The South African setting for this COP is proving useful to improve understanding the combined importance of development and climate issues being address in an integrated way in the developing world. This has been reinforced in a number of side events I have attended that have highlighted that today in South Africa there are 12.5 million people living without access to electricity, that’s a quarter of the population, half the population live below the poverty line and the average life expectancy is just 50 years.
These sort of figures demonstrate why South Africa is turning to coal to support its electrification and economic development. Two new supercritical coal-fired power plants are currently being built in South Africa at Medupi and Kusile, which together will add more than 9GW of generating capacity to South Africa’s existing 63GW. Coal is a key component of electricity generation in South Africa, it currently supplies about 92% of electricity. Deploying more coal allows South Africa to quickly build its electricity generation capacity using existing South African skills. There are currently around 11,000 people employed at the Medupi construction site.

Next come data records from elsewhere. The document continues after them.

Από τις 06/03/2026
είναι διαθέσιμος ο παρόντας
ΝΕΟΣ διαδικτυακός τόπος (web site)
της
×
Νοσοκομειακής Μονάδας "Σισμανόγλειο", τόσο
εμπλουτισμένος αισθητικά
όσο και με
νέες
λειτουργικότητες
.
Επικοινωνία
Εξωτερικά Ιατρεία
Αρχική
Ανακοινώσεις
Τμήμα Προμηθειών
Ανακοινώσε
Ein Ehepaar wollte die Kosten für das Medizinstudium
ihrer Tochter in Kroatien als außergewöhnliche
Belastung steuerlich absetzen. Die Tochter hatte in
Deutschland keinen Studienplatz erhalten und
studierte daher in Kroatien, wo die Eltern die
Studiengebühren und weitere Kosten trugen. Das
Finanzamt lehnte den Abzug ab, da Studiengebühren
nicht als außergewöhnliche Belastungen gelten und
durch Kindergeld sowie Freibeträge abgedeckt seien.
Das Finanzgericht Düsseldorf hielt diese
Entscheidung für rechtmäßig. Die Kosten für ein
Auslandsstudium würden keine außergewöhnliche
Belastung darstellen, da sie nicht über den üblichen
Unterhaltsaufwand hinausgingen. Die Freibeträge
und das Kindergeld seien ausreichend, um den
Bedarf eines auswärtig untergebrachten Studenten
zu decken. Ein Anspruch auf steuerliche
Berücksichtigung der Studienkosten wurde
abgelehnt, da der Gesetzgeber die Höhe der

It’s these sort of figures that make you think about the importance of deploying coal fired power to address energy access challenges. Importantly these plants are using modern, highly efficient technology that emit significantly less CO2 than traditional coal fired power plants. More efficient coal-fired plants are a highly cost effective means of mitigating CO2 emissions, so South Africa is a good demonstration of how both energy access and climate actions can be addressed together.